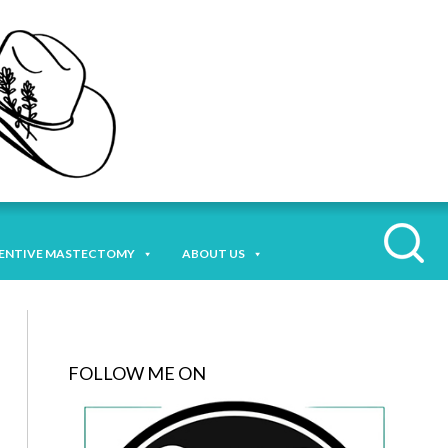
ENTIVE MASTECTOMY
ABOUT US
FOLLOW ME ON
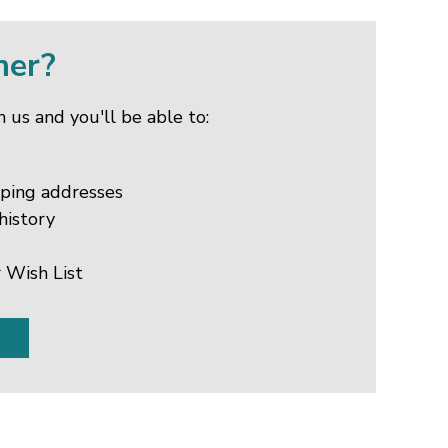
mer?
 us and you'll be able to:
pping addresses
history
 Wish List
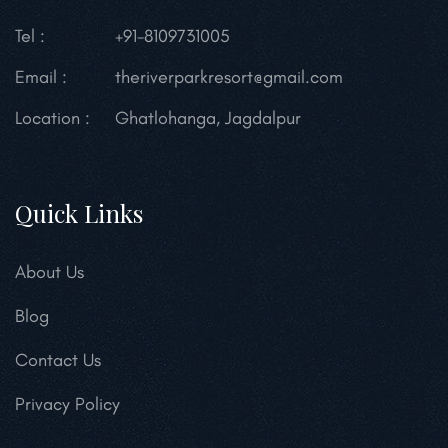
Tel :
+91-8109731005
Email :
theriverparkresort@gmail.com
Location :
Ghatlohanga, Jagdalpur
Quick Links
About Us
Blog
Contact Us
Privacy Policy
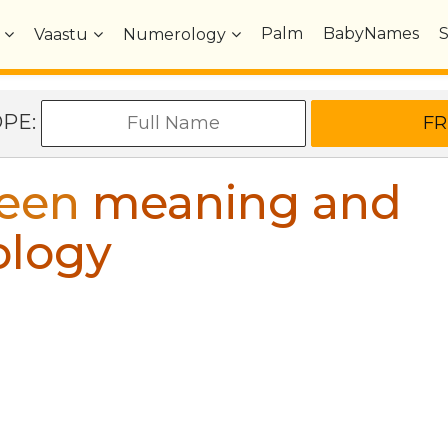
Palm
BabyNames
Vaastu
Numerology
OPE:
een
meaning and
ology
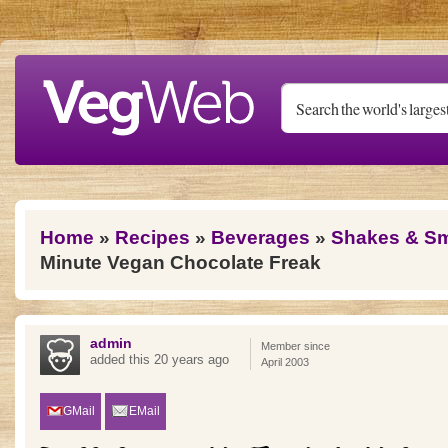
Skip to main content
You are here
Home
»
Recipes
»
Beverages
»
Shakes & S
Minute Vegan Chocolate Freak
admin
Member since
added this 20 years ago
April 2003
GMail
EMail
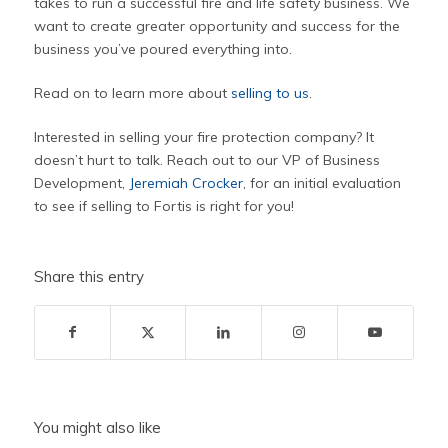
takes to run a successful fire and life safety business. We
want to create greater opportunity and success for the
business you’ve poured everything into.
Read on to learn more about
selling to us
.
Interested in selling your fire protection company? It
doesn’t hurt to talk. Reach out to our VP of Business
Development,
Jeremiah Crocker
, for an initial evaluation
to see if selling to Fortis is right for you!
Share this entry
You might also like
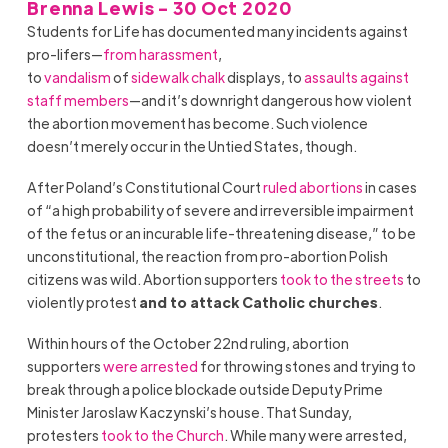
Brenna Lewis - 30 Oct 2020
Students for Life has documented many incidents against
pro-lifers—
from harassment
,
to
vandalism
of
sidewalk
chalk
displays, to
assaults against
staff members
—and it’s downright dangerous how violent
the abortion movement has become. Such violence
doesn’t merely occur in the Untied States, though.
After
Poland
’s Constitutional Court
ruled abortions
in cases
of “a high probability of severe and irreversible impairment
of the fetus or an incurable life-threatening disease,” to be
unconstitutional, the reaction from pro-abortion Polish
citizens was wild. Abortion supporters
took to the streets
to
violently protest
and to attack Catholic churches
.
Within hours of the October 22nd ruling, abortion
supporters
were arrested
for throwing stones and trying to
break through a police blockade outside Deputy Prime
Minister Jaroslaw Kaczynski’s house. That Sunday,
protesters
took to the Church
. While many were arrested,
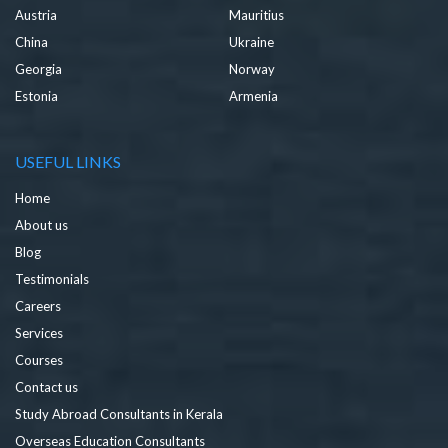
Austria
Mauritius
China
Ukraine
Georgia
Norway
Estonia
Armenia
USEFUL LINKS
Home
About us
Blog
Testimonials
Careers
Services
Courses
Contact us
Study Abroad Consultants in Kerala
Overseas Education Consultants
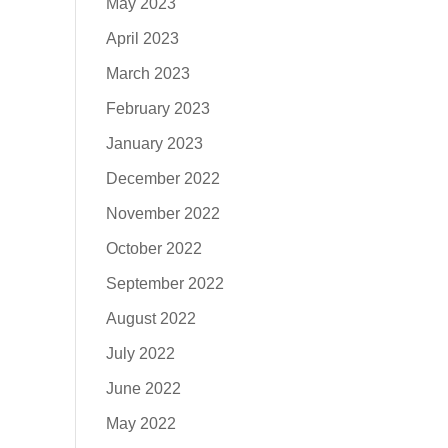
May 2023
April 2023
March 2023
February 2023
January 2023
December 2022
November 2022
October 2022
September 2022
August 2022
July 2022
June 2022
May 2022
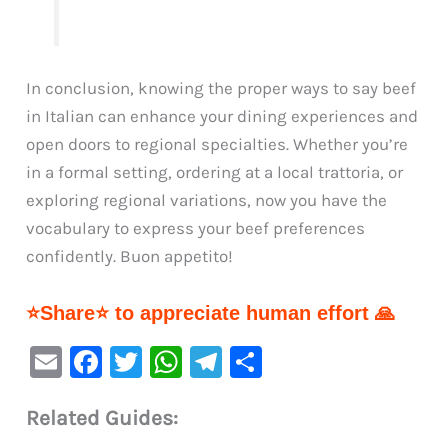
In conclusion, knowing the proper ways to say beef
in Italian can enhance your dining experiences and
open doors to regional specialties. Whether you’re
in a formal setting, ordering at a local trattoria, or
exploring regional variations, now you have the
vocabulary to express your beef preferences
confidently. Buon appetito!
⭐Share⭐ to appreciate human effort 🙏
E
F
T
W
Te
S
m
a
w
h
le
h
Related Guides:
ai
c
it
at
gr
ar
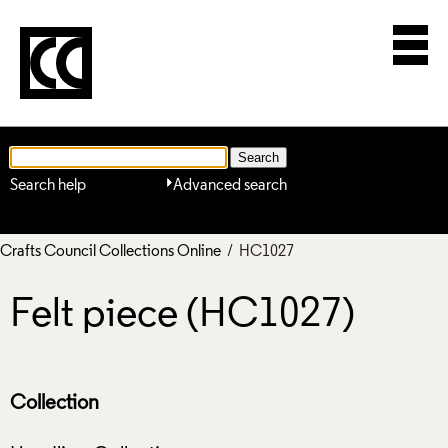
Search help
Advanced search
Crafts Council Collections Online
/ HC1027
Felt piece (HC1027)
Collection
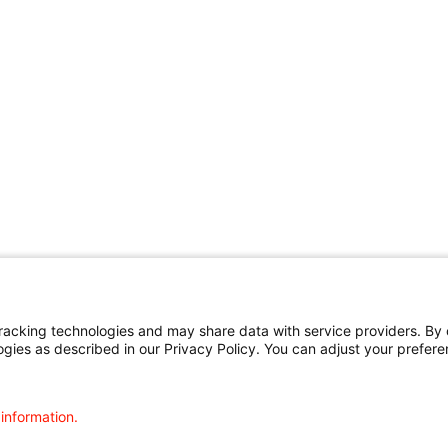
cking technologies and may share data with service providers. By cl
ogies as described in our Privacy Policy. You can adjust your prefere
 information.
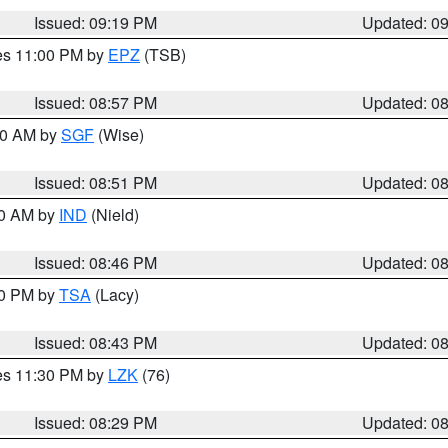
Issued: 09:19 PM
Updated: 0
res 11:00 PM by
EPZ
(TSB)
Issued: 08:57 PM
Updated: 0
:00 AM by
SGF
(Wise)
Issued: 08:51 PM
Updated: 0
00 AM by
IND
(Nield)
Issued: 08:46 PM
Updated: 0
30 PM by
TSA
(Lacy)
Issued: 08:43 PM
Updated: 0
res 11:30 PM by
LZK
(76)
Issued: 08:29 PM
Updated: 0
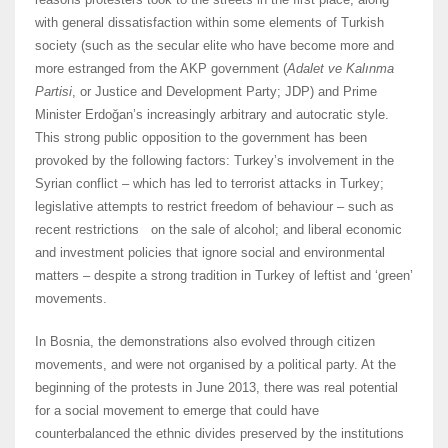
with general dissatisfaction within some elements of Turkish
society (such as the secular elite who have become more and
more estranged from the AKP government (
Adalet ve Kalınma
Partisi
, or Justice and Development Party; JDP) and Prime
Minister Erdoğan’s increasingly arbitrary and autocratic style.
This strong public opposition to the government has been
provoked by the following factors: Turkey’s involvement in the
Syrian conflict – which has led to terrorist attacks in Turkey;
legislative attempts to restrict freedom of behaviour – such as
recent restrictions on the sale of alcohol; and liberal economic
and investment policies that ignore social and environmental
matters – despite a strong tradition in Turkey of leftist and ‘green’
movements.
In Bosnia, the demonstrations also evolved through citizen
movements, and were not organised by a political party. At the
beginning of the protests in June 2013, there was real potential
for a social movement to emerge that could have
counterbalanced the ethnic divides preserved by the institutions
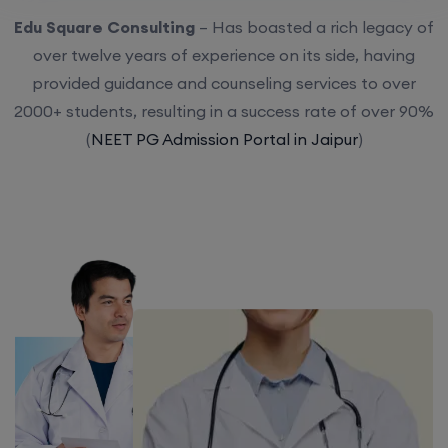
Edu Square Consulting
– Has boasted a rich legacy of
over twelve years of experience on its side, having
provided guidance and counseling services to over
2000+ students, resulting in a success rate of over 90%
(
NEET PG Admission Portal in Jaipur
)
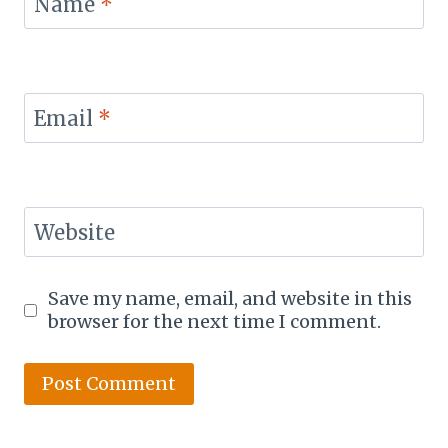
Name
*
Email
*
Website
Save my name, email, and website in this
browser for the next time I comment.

--

AIM OF THE TASK: Your copy should match the entries above exactly and contain no pictures.

REPLY:
ENTIVE MASTECTOMY
ABOUT US
FOLLOW ME ON
mer?
 us and you'll be able to:
pping addresses
history
 Wish List
Tel :
+91-8109731005
Email :
theriverparkresort@gmail.com
Location :
Ghatlohanga, Jagdalpur
Quick Links
About Us
Blog
Contact Us
Privacy Policy
Palm
BabyNames
Vaastu
Numerology
OPE:
een
meaning and
ology
Skip to main content
You are here
Home
»
Recipes
»
Beverages
»
Shakes & S
Minute Vegan Chocolate Freak
admin
Member since
added this 20 years ago
April 2003
GMail
EMail
takes to run a successful fire and life safety business. We
want to create greater opportunity and success for the
business you’ve poured everything into.
Read on to learn more about
selling to us
.
Interested in selling your fire protection company? It
doesn’t hurt to talk. Reach out to our VP of Business
Development,
Jeremiah Crocker
, for an initial evaluation
to see if selling to Fortis is right for you!
Share this entry
You might also like
Brenna Lewis - 30 Oct 2020
Students for Life has documented many incidents against
pro-lifers—
from harassment
,
to
vandalism
of
sidewalk
chalk
displays, to
assaults against
staff members
—and it’s downright dangerous how violent
the abortion movement has become. Such violence
doesn’t merely occur in the Untied States, though.
After
Poland
’s Constitutional Court
ruled abortions
in cases
of “a high probability of severe and irreversible impairment
of the fetus or an incurable life-threatening disease,” to be
unconstitutional, the reaction from pro-abortion Polish
citizens was wild. Abortion supporters
took to the streets
to
violently protest
and to attack Catholic churches
.
Within hours of the October 22nd ruling, abortion
supporters
were arrested
for throwing stones and trying to
break through a police blockade outside Deputy Prime
Minister Jaroslaw Kaczynski’s house. That Sunday,
protesters
took to the Church
. While many were arrested,
Austria
Mauritius
China
Ukraine
Georgia
Norway
Estonia
Armenia
USEFUL LINKS
Home
About us
Blog
Testimonials
Careers
Services
Courses
Contact us
Study Abroad Consultants in Kerala
Overseas Education Consultants
May 2023
April 2023
March 2023
February 2023
January 2023
December 2022
November 2022
October 2022
September 2022
August 2022
July 2022
June 2022
May 2022
In conclusion, knowing the proper ways to say beef
in Italian can enhance your dining experiences and
open doors to regional specialties. Whether you’re
in a formal setting, ordering at a local trattoria, or
exploring regional variations, now you have the
vocabulary to express your beef preferences
confidently. Buon appetito!
⭐Share⭐ to appreciate human effort 🙏
E
F
T
W
Te
S
m
a
w
h
le
h
Related Guides:
ai
c
it
at
gr
ar
Search help
Advanced search
Crafts Council Collections Online
/ HC1027
Felt piece (HC1027)
Collection
cking technologies and may share data with service providers. By cl
ogies as described in our Privacy Policy. You can adjust your prefere
 information.
Issued: 09:19 PM
Updated: 0
res 11:00 PM by
EPZ
(TSB)
Issued: 08:57 PM
Updated: 0
:00 AM by
SGF
(Wise)
Issued: 08:51 PM
Updated: 0
00 AM by
IND
(Nield)
Issued: 08:46 PM
Updated: 0
30 PM by
TSA
(Lacy)
Issued: 08:43 PM
Updated: 0
res 11:30 PM by
LZK
(76)
Issued: 08:29 PM
Updated: 0
with general dissatisfaction within some elements of Turkish
society (such as the secular elite who have become more and
more estranged from the AKP government (
Adalet ve Kalınma
Partisi
, or Justice and Development Party; JDP) and Prime
Minister Erdoğan’s increasingly arbitrary and autocratic style.
This strong public opposition to the government has been
provoked by the following factors: Turkey’s involvement in the
Syrian conflict – which has led to terrorist attacks in Turkey;
legislative attempts to restrict freedom of behaviour – such as
recent restrictions on the sale of alcohol; and liberal economic
and investment policies that ignore social and environmental
matters – despite a strong tradition in Turkey of leftist and ‘green’
movements.
In Bosnia, the demonstrations also evolved through citizen
movements, and were not organised by a political party. At the
beginning of the protests in June 2013, there was real potential
for a social movement to emerge that could have
counterbalanced the ethnic divides preserved by the institutions
Edu Square Consulting
– Has boasted a rich legacy of
over twelve years of experience on its side, having
provided guidance and counseling services to over
2000+ students, resulting in a success rate of over 90%
(
NEET PG Admission Portal in Jaipur
)
Name
*
Email
*
Website
Save my name, email, and website in this
browser for the next time I comment.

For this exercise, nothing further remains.